The world went away.
Darger, meanwhile, had rented a megatherium, complete with howdah and zombie mahout, and ridden it to the endless rows of zombie barns, pens, and feeding sheds at the edge of town. There, Master Bones showed him the chest-high troughs that were filled with swill every morning and evening, and the rows of tin spoons the sad creatures used to feed themselves. “When each of my pretties has fed, the spoon is set aside to be washed and sterilized before it is used again,” Master Bones said. “Every precaution is taken to ensure they do not pass diseases from one to another.”
“Commendably humane, sir. To say nothing of its being good business practice.”
“You understand me well.” They passed outside, where a pair of zombies, one male and the other female, both in exceptional condition and perfectly matched in height and color of hair and skin, waited with umbrellas. As they strolled to the pens, the two walked a pace behind them, shading them from the sun. “Tell me, Mr. Darger. What do you suppose the ratio of zombies to citizens is in New Orleans?”
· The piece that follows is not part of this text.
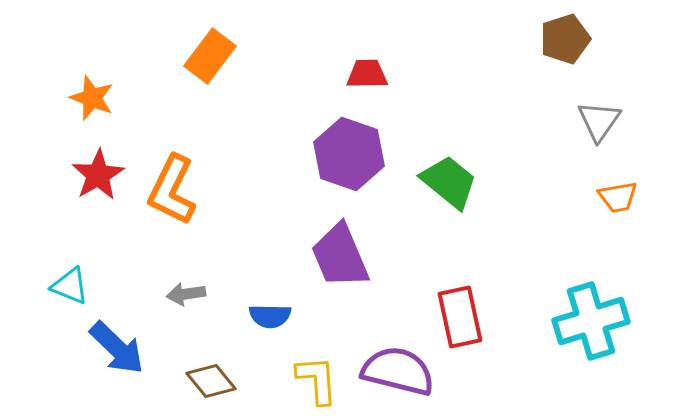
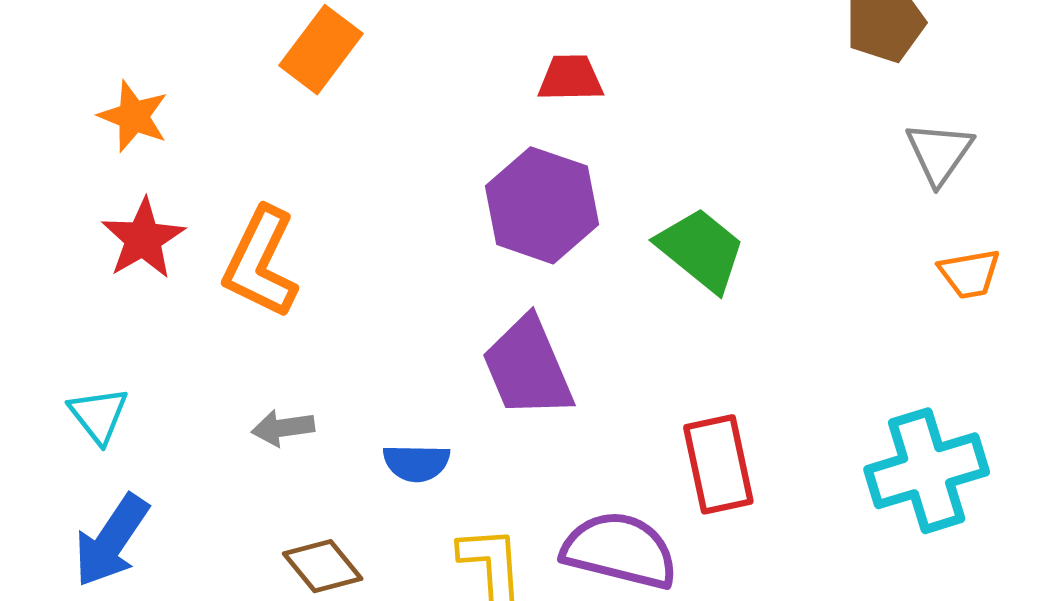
cyan triangle: (70, 286) -> (99, 415), turned 30
blue arrow: (117, 348) -> (111, 541), moved, turned 80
Darger considered. “About even?”
“There are six zombies for every fully functioning human in the city. It seems a smaller number since most are employed as field hands and the like and so are rarely seen in the streets. But I could flood the city with them, should I wish.”
“Why on earth should you?”
Rather than answer the question, Master Bones said, “You have something I want.”
“I fancy I know what it is. But I assure you that no amount of money could buy from me what is by definition a greater amount of money. So we have nothing to discuss.”
“Oh, I believe that we do.” Master Bones indicated the nearest of the pens, in which stood a bull of prodigious size and obvious strength. It was darkly colored with pale laddering along its spine, and its horns were long and sharp. “This is a Eurasian aurochs, the ancestor of our modern domestic cattle. It went extinct in seventeenth-century Poland and was resurrected less than a hundred years ago. Because of its ferocity, it is impractical as a meat animal, but I keep a small breeding herd for export to the Republic of Baja and other Mexican states where bullfighting remains popular. Bastardo here is a particularly bellicose example of his kind.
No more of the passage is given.